Benin Plaques at the British Museum
Benin Plaques at the British Museum | © DAVID HOLT/Flickr

Artefacts looted from their native lands, potentially falsely attributed paintings and items proven as forgeries – museums across the world are home to number of controversial items. We explore some of the most contentious, from the British Museum’s disputed Rosetta Stone to Brooklyn Museum’s Friedsam fakes.

Dippy

A fixture at London’s Natural History Museum since it was first unveiled in 1905, the 21.3 metre-long, 4.25 metre-high replica of a diplodocus skeleton affectionately known as ‘Dippy’ caused an uproar this past summer when it was announced it would be replaced with a blue whale skeleton, presently on display in its Mammal Hall, in 2017. Defenders of Dippy – who have taken pride of place in the museum’s spectacular Hintze Hall for nearly 40 years – sprang to action creating an online petition and a ‘#SaveDippy’ hashtag, though currently the museum plans to send the skeleton on a nationwide tour of host venues throughout the UK.

Diplodocus in the Great Hall of the Natural History Museum, London

Brooklyn Museum’s Friedsam Fakes

In the early 1930s, wealthy New York businessman Colonel Michael Friedsam kindly bequeathed over 900 artworks and artefacts to the Brooklyn Museum – the trouble is around a quarter of the donated works, among them a Portrait of Louis XI originally thought to be painted by 15th century French artist Jean Fouquet, have since been revealed to be fakes. Further complicated by terms and conditions in Friedsam’s will that stated his collection could never be split up without the permission of his heirs (of whom the last surviving died in the 1960s), the Brooklyn Museum is currently left forking out around $286,000 a year storing the works.

The Parthenon Sculptures

Around 30% of the surviving Parthenon Sculptures – brought to the UK from Athens in the early 19th century by British ambassador to the Ottoman Empire, Lord Elgin, apparently with permission from Ottoman authorities – have been an integral part of the British Museum’s collection since 1816, though from the 1980s onwards the Greek government, recently joined in their campaign by George and Amal Clooney, have demanded the return of the artefacts to their native land. The British Museum, however, maintains that the works are an important representation of ancient Athenian civilization in their collection and will remain with the museum.

The Parthenon Sculptures at the British Museum

Priam’s Treasure

First looted by German archaeologist Heinrich Schlieman from a location he believed to be the site of the ancient city of Troy in the late 19th century, Priam’s Treasure – a 4,500-year-old collection of over 200 items including pieces of jewellery, tools, vessels and other artefacts – remained with the Royal Museums of Berlin until 1945 when it was removed by Russia’s Red Army from a protective bunker underneath the Berlin Zoo.

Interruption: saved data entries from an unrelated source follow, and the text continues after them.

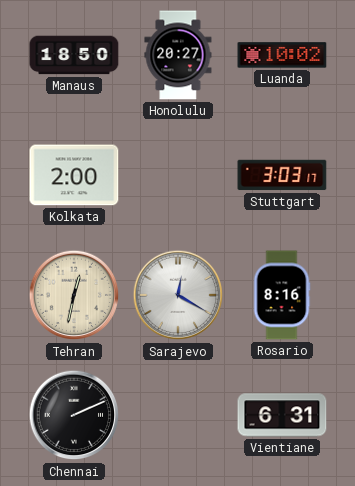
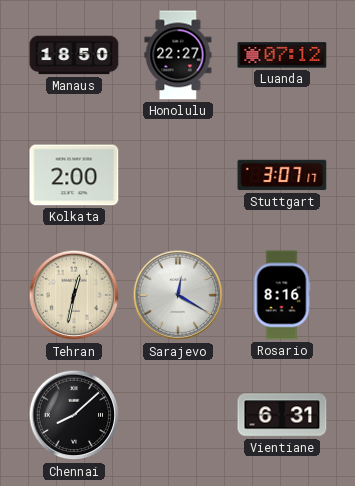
Honolulu: 20:27 -> 22:27
Luanda: 10:02 -> 07:12
Stuttgart: 3:03 -> 3:07
Chennai: 2:11 -> 8:08
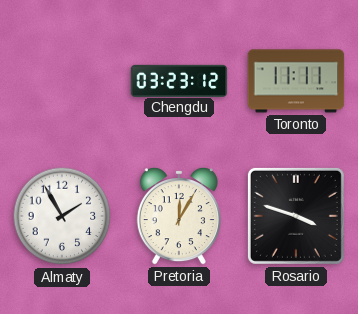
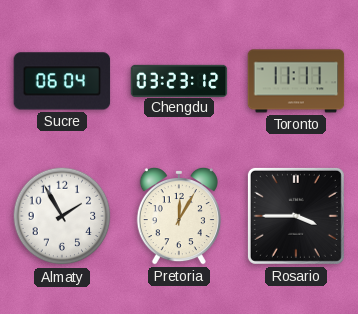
Sucre: none -> 06:04
Rosario: 3:48 -> 3:45
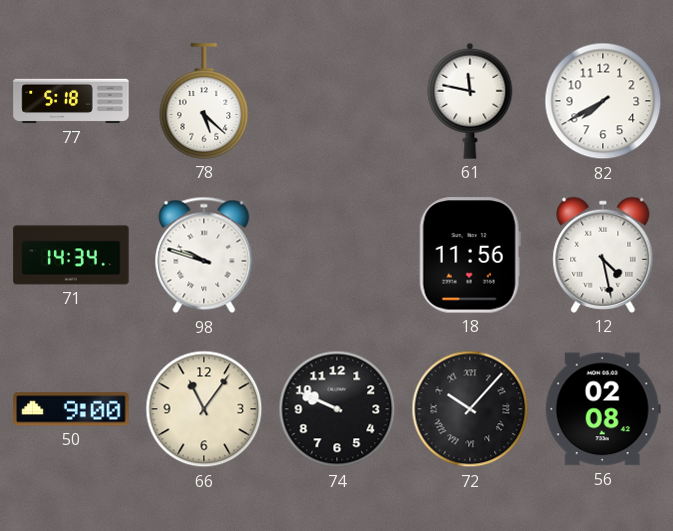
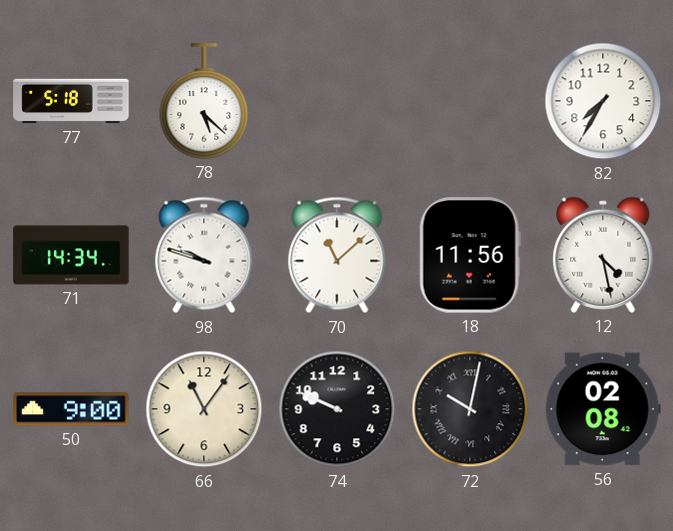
61: 11:47 -> none
82: 7:40 -> 7:35
70: none -> 11:08
72: 10:07 -> 10:02
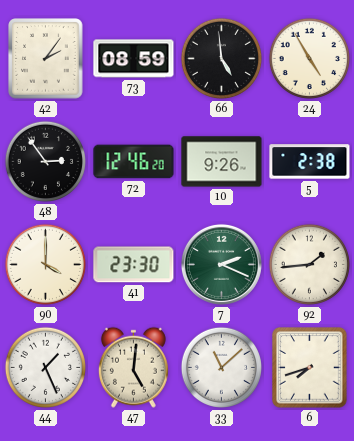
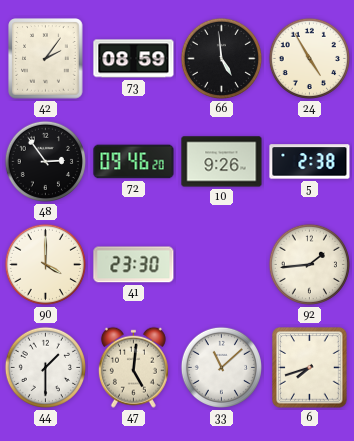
72: 12:46 -> 09:46
7: 2:19 -> none
44: 1:26 -> 1:30
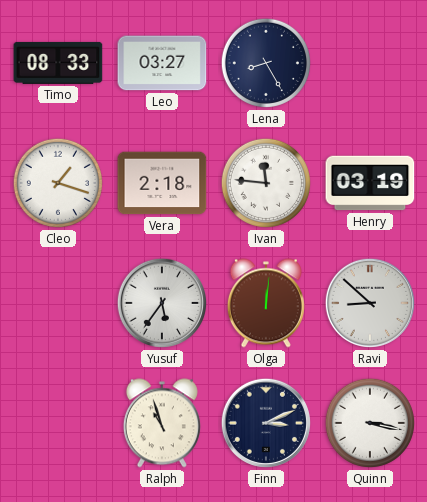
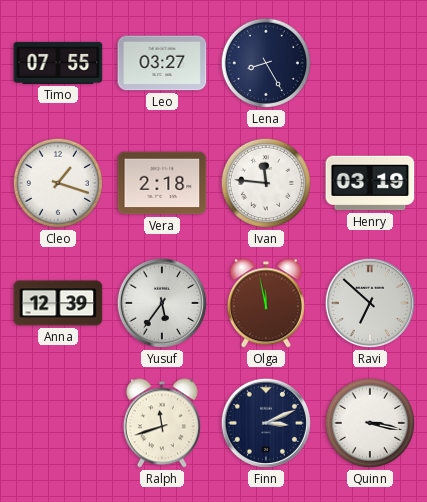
Timo: 08:33 -> 07:55
Anna: none -> 12:39
Olga: 12:01 -> 11:58
Ravi: 8:52 -> 6:52
Ralph: 10:57 -> 11:42
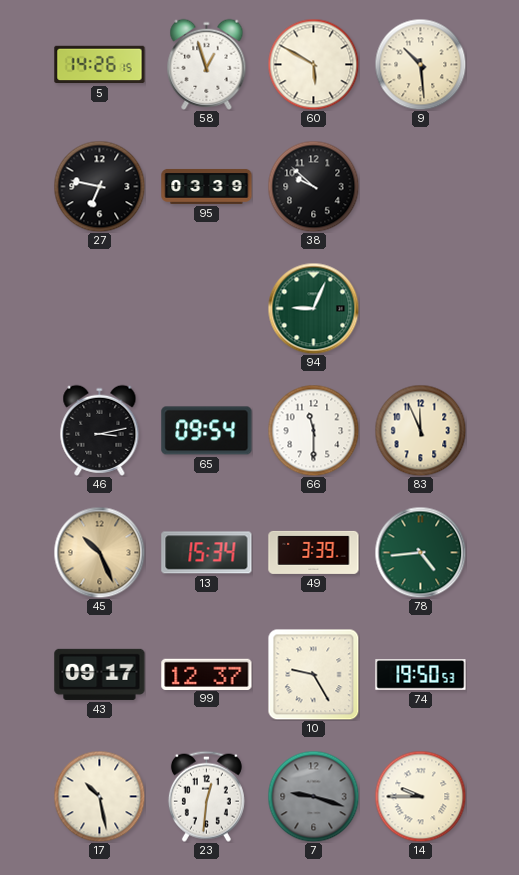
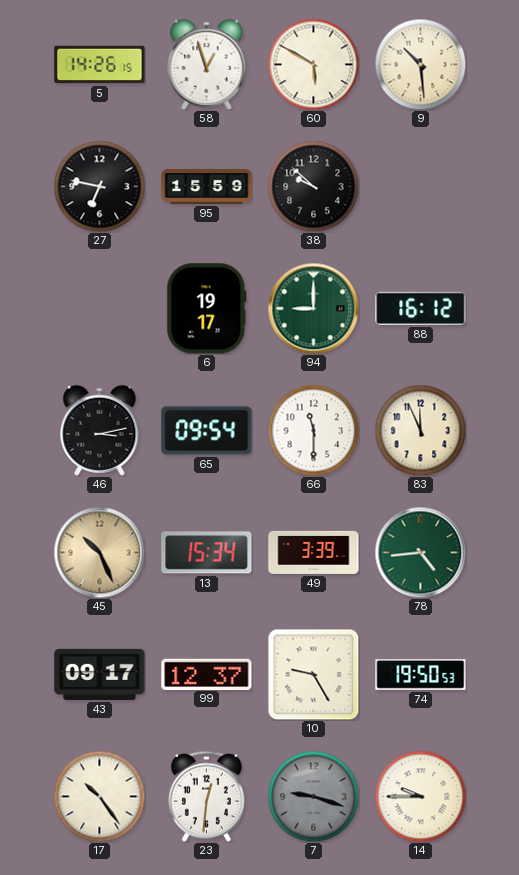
95: 03:39 -> 15:59
6: none -> 19:17
94: 9:04 -> 9:00
88: none -> 16:12
17: 10:28 -> 10:24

Since 1993, Priam’s Treasure has been on display at the Pushkin State Museum of Fine Arts in Moscow, and although bound by a 1990 treaty between Russia and Germany stating the return of all ‘unlawfully’ removed art, Russian authorities stated they will keep the treasures in compensation for Germany’s destruction of Russian cities and looting of its own museums during World War II.

The ‘big diadem’ of Priam’s Treasure at the Pushkin State Museum of Fine Arts

The Rosetta Stone

The Parthenon Sculptures aren’t the only controversial item in the British Museum’s vast collection of artefacts: the world-famous Rosetta Stone – the large stone slab dating back to 196 BC and rediscovered by Napoleon Bonaparte’s soldiers in modern-day Rashid in 1799 that helped decipher Egyptian hieroglyphics for the first time – has been a bone of contention for a number of years too. In 2003, Egyptian authorities first asked that the Rosetta Stone – which is considered one of the British Museum’s most important works – be repatriated, though the museum has yet to comply.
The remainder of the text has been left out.